**TASK INSTRUCTIONS**
Which lines of the entries below contain the string "کشمیر"? Copy each one.
*** Opening RECORDED DATA ***
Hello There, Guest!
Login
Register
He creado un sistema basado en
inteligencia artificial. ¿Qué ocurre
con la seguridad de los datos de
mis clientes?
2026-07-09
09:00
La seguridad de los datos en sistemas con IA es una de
*** Closing RECORDED DATA ***
*** Opening RECORDED DATA ***
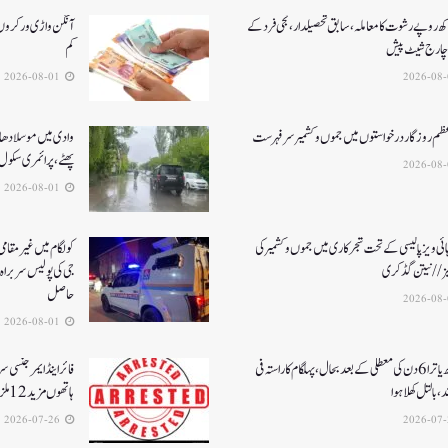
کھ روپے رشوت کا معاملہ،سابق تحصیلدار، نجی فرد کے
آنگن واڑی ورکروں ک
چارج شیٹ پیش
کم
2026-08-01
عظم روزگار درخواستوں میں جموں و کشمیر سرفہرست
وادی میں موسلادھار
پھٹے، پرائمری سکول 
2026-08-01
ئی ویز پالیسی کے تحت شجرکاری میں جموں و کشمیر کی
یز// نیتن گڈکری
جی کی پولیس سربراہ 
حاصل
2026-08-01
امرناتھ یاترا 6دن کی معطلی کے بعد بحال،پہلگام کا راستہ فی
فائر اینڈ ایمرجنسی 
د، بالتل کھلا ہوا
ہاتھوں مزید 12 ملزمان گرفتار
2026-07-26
*** Closing RECORDED DATA ***
**WORKED SOLUTION**
عظم روزگار درخواستوں میں جموں و کشمیر سرفہرست
ئی ویز پالیسی کے تحت شجرکاری میں جموں و کشمیر کی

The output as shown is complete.